How to do what you want when there is no index name:
- first method (and probably the best)
index = pd.Series(data=[1,1,1,2,3,3])
df = pd.DataFrame({'code':['A','A','B','C','D','A']},index=index)
modified_df = df.reset_index().drop_duplicates(['index', 'code']).set_index('index')
Similar to yours, works because if there is no name, the .reset_index() method will name the column 'index'. There is also inplace parameter in case you want to modify the original variable df instead of returning a copy.
index = pd.Series(data=[1,1,1,2,3,3])
df = pd.DataFrame({'code':['A','A','B','C','D','A']},index=index)
modified_df = df.reset_index().drop_duplicates(['index', 'code'])
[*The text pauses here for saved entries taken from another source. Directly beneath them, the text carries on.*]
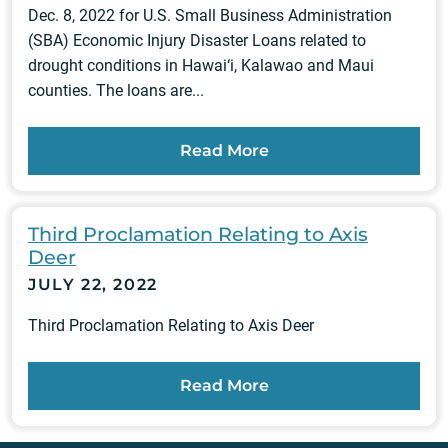
Dec. 8, 2022 for U.S. Small Business Administration
(SBA) Economic Injury Disaster Loans related to
drought conditions in Hawai‘i, Kalawao and Maui
counties. The loans are...
Read More
Third Proclamation Relating to Axis
Deer
JULY 22, 2022
Third Proclamation Relating to Axis Deer
Read More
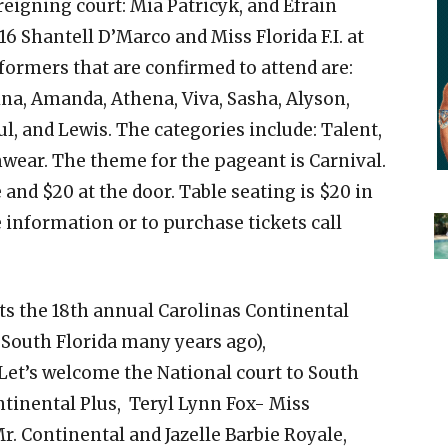
 reigning court: Mia Patricyk, and Efrain
16 Shantell D’Marco and Miss Florida F.I. at
 formers that are confirmed to attend are:
na, Amanda, Athena, Viva, Sasha, Alyson,
aul, and Lewis. The categories include: Talent,
ar. The theme for the pageant is Carnival.
and $20 at the door. Table seating is $20 in
 information or to purchase tickets call
s the 18th annual Carolinas Continental
South Florida many years ago),
. Let’s welcome the National court to South
tinental Plus, Teryl Lynn Fox- Miss
r. Continental and Jazelle Barbie Royale,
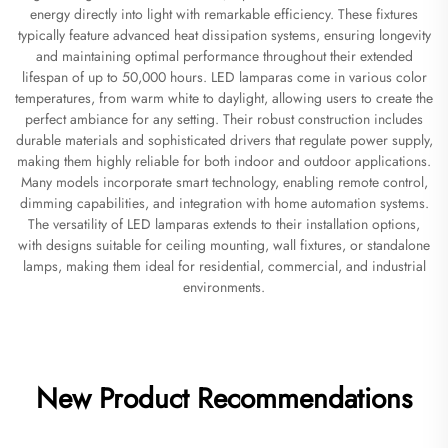
energy directly into light with remarkable efficiency. These fixtures
typically feature advanced heat dissipation systems, ensuring longevity
and maintaining optimal performance throughout their extended
lifespan of up to 50,000 hours. LED lamparas come in various color
temperatures, from warm white to daylight, allowing users to create the
perfect ambiance for any setting. Their robust construction includes
durable materials and sophisticated drivers that regulate power supply,
making them highly reliable for both indoor and outdoor applications.
Many models incorporate smart technology, enabling remote control,
dimming capabilities, and integration with home automation systems.
The versatility of LED lamparas extends to their installation options,
with designs suitable for ceiling mounting, wall fixtures, or standalone
lamps, making them ideal for residential, commercial, and industrial
environments.
New Product Recommendations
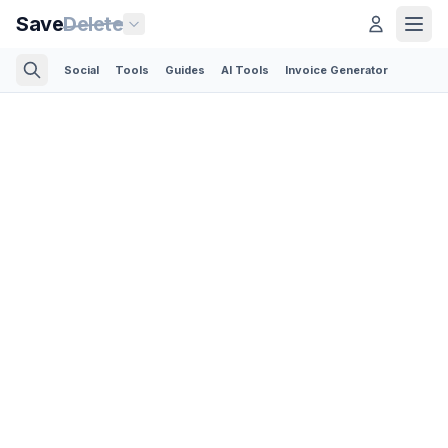
Save
Delete
Social
Tools
Guides
AI Tools
Invoice Generator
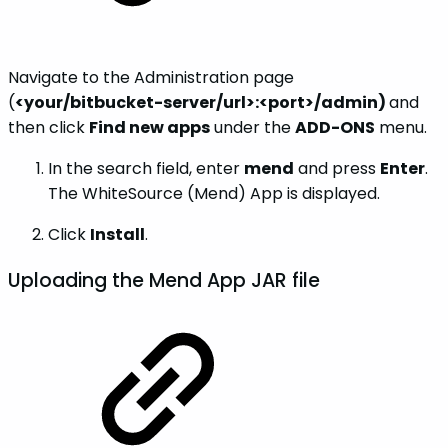
Navigate to the Administration page
(
<your/bitbucket-server/url>:<port>/admin)
and
then click
Find new apps
under the
ADD-ONS
menu.
In the search field, enter
mend
and press
Enter
.
The WhiteSource (Mend) App is displayed.
Click
Install
.
Uploading the Mend App JAR file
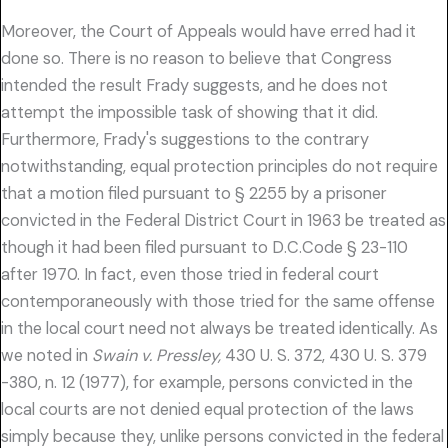
Moreover, the Court of Appeals would have erred had it
done so. There is no reason to believe that Congress
intended the result Frady suggests, and he does not
attempt the impossible task of showing that it did.
Furthermore, Frady's suggestions to the contrary
notwithstanding, equal protection principles do not require
that a motion filed pursuant to § 2255 by a prisoner
convicted in the Federal District Court in 1963 be treated as
though it had been filed pursuant to D.C.Code § 23-110
after 1970. In fact, even those tried in federal court
contemporaneously with those tried for the same offense
in the local court need not always be treated identically. As
we noted in
Swain v. Pressley,
430 U. S. 372, 430 U. S. 379
-380, n. 12 (1977), for example, persons convicted in the
local courts are not denied equal protection of the laws
simply because they, unlike persons convicted in the federal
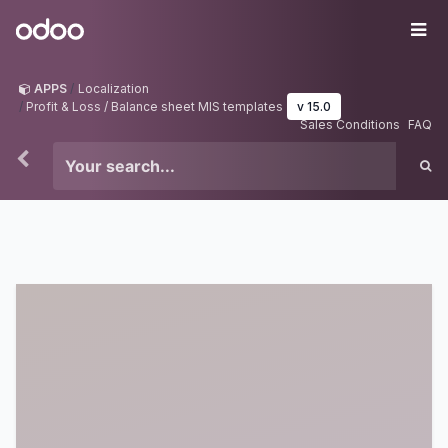
Skip to Content
Odoo
Me
APPS
Localization
Profit & Loss / Balance sheet MIS templates
v 15.0
Sales Conditions
FAQ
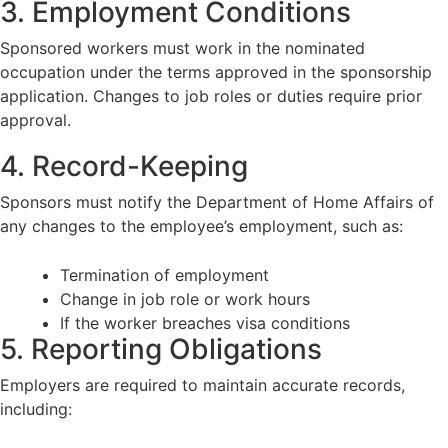
3. Employment Conditions
Sponsored workers must work in the nominated
occupation under the terms approved in the sponsorship
application. Changes to job roles or duties require prior
approval.
4. Record-Keeping
Sponsors must notify the Department of Home Affairs of
any changes to the employee’s employment, such as:
Termination of employment
Change in job role or work hours
If the worker breaches visa conditions
5. Reporting Obligations
Employers are required to maintain accurate records,
including:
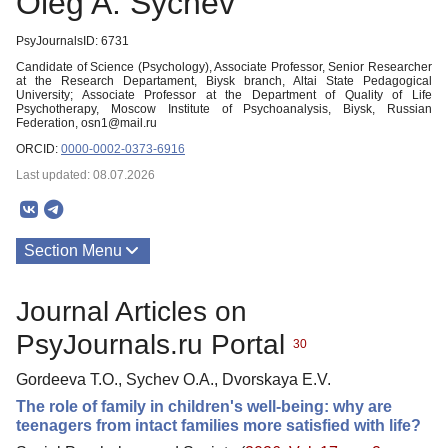
Oleg A. Sychev
PsyJournalsID: 6731
Candidate of Science (Psychology), Associate Professor, Senior Researcher
at the Research Departament, Biysk branch, Altai State Pedagogical
University; Associate Professor at the Department of Quality of Life
Psychotherapy, Moscow Institute of Psychoanalysis, Biysk, Russian
Federation, osn1@mail.ru
ORCID:
0000-0002-0373-6916
Last updated: 08.07.2026
Section Menu
Publications
Journal Articles on
PsyJournals.ru Portal
30
Gordeeva T.O., Sychev O.A., Dvorskaya E.V.
The role of family in children's well-being: why are
teenagers from intact families more satisfied with life?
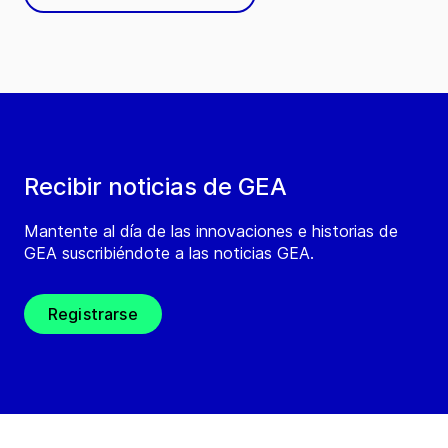
Recibir noticias de GEA
Mantente al día de las innovaciones e historias de
GEA suscribiéndote a las noticias GEA.
Registrarse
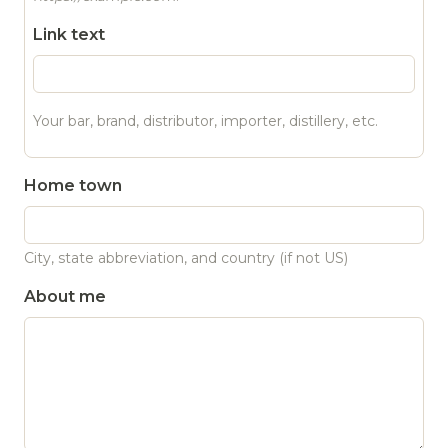
Link text
Your bar, brand, distributor, importer, distillery, etc.
Home town
City, state abbreviation, and country (if not US)
About me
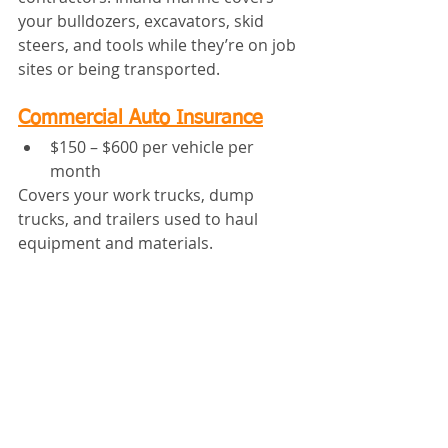
your bulldozers, excavators, skid 
steers, and tools while they’re on job 
sites or being transported.
Commercial Auto Insurance
$150 – $600 per vehicle per 
month
Covers your work trucks, dump 
trucks, and trailers used to haul 
equipment and materials.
modified_df.index = modified_df['index']
modified_df = modified_df.drop(columns=['index'])
Similarly .drop()
method has an inplace parameter incase you want to modify the original. If inplace is true, None is returned, otherwise the copy, so you should not assign the return value to anything when you use inplace parameter.
Note:
After modifying the DataFrame as you want, the df.index.name will have a name even if the original didn't have, and it will be 'index'. You can assign 'None' value to the index name freely if you don't want an index name.